Firstly, open a new project in Reason, and create a mixer (and a mastering suite if you like).
Next, create a DR Rex loop player. We will use this to generate a sound for our beat repeat effect to go on. The effect will work on any of Reason’s instruments, but for now the Rex player is quick and easy.
Load in a loop, copy it to the track and set up a 1 or 2 bar loop. I would recommend using a pattern which has a clear rhythm to it, as this will make it easier to tell what the beat repeat is doing to the sound.
Now you will need to create a combinator below your DR Rex, and initialise the patch. We will be using some of the programming functions in the combinator to set up the devices inside it to behave how this effect demands.
Hold shift, and right click inside the black ‘empty rack’ are inside the combinator, and create the following, in order:
- A Line Mixer 6:2,
- 2x DDL1 digital delay line
- Holding shift whilst you create a device in Reason disables the automatic wiring feature, and allows you to connect the device yourself.
Hit TAB to flip the rack around, and make the following connections:
- Connect the ‘to devices’ output in the combinator to the 1st input on the line mixer.
- Connect the left socket of the line mixer’s output to the left input of delay 1.
- Connect the right socket of the line mixer’s output to the left input of delay 2
- Connect the left output of delay 1 to the left input on the combinators ‘from devices’ port.
- Connect the left output of delay 2 to the right input on the combinators ‘from devices’ port.
Your wiring should look like this:
We now need to open the programmer panel on the combinator to assign the buttons and knobs on the combinator to control the devices inside it. Click the ‘show programmer’ button on the front of the device.
First, assign button 1 to the line mixer’s channel 1 mute button, demonstrated below.
This means that pressing button 1 will now mute or unmute the input going into the mixer. We will also need to assign button 1 to control the dry/wet mix on both the delay units. Highlight the delay 1 unit on the left hand list of devices, then assign the button as shown below.
Repeat this process for the other delay unit – delay 2.
Now we can connect our Rex Player to the combinator to see how things are starting to sound. Connect the output of the Dr Rex to the ‘to devices’ input on the back of the combinator. The output of the combinator should already be connected to a channel of your main mixer, but if it’s not connect this now.
Play your loop by pressing play in the transport bar (remember, you should have the pattern copied to your track). When you press button 1 on your combinator you should hear the beat stop, and a delay sound come in.
This is all well and good, but it would be nice if that delay could continue for a much longer time. We will now assign button 1 to the feedback amount controls on both delay units. In order to do this we will need to create a new line for button 1, as we have already assigned it to one control on each of the delay units. You can see how this looks below.
Repeat this step for the second delay unit.
Now try playing your beat and hitting the button on and off – the delay should now last forever.
We’re starting to get somewhere now. All that remains is to program a few more controls to give us some extra control over how the delays work.
Lets assign rotary1 (knob 1) on the combinator to the delay time (steps) on our delay units.

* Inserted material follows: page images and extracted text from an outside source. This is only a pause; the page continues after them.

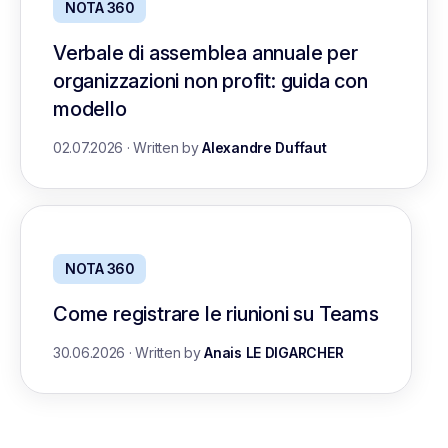
NOTA 360
Verbale di assemblea annuale per
organizzazioni non profit: guida con
modello
02.07.2026
·
Written by
Alexandre Duffaut
NOTA 360
Come registrare le riunioni su Teams
30.06.2026
·
Written by
Anais LE DIGARCHER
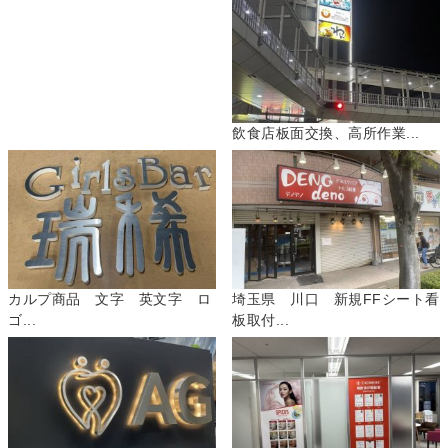
飲食店板面交換、高所作業...
カルプ商品 文字 英文字 ロ
埼玉県 川口 新規FFシート看
ゴ...
板取付...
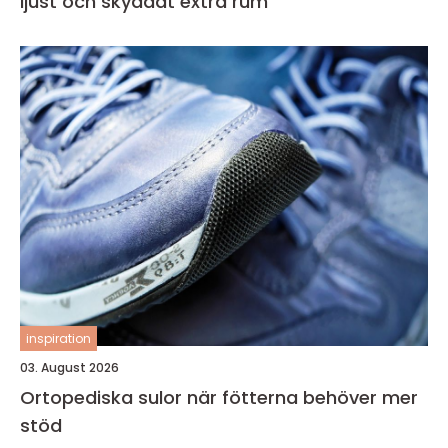
ljust och skyddat extra rum
inspiration
03. August 2026
Ortopediska sulor när fötterna behöver mer
stöd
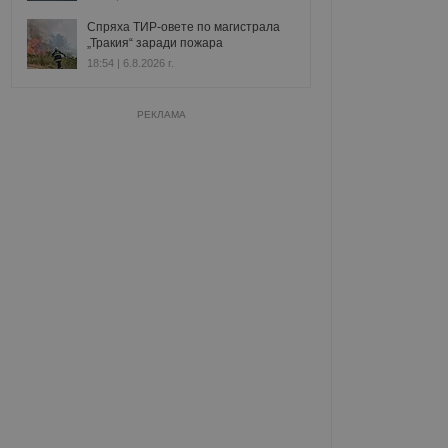
Спряха ТИР-овете по магистрала
„Тракия“ заради пожара
18:54 | 6.8.2026 г.
РЕКЛАМА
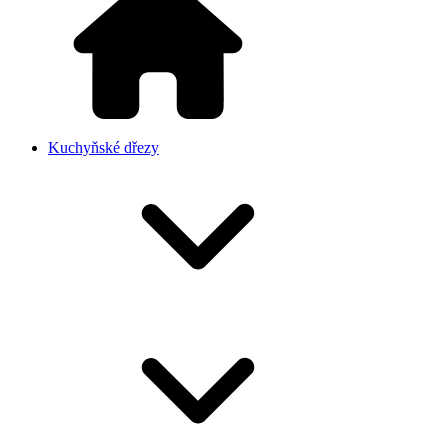
Kuchyňské dřezy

In this example I have set the maximum value of the control to 4 – I generally find that a 4 step delay is the most I really want, though feel free to play around with some other values for this parameter. Don’t forget to apply this to both of the delay units.
Hit play again and now you should be able to move the dial to change the length of the repeated section. Have a play around, and see what happens if you move the knob whilst the repeater is engaged. You can get some pretty cool glitchy effects.

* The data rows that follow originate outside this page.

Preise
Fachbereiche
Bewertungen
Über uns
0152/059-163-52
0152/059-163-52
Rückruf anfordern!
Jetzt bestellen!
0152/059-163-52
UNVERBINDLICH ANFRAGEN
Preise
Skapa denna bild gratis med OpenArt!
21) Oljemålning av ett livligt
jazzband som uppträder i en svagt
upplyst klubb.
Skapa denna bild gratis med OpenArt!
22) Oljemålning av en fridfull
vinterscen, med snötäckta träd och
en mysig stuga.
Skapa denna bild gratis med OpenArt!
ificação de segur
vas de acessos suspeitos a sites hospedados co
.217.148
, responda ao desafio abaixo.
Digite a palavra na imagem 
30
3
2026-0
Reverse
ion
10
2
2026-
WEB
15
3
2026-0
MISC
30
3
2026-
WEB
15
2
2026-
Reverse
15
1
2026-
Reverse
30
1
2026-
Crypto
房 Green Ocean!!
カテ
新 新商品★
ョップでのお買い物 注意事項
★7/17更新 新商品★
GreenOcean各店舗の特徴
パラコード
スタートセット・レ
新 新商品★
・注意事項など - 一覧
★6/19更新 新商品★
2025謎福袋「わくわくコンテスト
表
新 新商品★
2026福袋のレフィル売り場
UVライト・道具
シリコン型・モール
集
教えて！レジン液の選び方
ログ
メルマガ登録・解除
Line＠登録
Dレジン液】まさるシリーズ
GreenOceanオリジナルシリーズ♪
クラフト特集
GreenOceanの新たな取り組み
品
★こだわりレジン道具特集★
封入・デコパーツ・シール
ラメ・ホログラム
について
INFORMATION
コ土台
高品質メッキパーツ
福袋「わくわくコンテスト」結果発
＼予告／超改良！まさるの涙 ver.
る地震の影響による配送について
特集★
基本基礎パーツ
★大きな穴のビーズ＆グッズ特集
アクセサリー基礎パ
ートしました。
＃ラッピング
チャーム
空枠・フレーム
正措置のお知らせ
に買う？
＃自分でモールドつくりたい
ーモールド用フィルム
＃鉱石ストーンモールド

All that remains is to label our controls on the combinator, and save the patch so that we can load it into any project we like.

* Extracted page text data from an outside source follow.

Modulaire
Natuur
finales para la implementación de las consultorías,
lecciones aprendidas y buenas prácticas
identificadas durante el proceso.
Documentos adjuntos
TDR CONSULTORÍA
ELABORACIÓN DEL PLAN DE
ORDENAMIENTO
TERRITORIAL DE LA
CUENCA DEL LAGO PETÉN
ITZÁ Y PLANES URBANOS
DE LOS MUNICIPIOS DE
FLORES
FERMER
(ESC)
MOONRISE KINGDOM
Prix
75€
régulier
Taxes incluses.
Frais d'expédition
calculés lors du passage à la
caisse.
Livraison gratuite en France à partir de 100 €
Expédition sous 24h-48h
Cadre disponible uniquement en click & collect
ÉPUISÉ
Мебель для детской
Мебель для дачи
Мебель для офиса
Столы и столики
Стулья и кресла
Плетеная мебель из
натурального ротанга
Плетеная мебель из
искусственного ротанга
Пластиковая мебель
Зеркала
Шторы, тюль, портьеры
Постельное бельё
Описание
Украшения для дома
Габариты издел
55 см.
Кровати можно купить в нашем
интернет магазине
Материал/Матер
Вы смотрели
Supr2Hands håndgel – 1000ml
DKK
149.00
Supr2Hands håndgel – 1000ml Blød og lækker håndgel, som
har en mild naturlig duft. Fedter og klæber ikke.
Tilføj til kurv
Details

We now have a fully functioning beat repeater device, which syncs up nicely to our beat, with any delay time we choose to set.
It is possible to go further and follow a couple of extra steps to make things really glitchy.
Optional Step 8
Firstly, assign button 2 on your combinator to the ‘units’ control on both of your delay units.
This means that we can now change the delay time from synced steps into milliseconds. Very short delays can give some excellent flange effects, however we have a small problem to overcome.
Try moving rotary 1 now that the delay time is in ms. You will notice that it has no effect. This is because in the programmer the combinator considers the delay time in steps and the delay time in ms to be 2 different controls. We must assign the knob to control both.
In this example I have set the maximum value to 78, though feel free to experiment with different values. I also find that you can get some interesting pan and ‘ping pong’ effects by setting the maximum value slightly differently for the 2 delay units. In this example I set the max on delay 1 to 78 and the max on delay 2 to 82.
By moving or automating the controls you can now get some sounds which I have never heard outside of this device. Try changing the units whilst the repeat is engaged.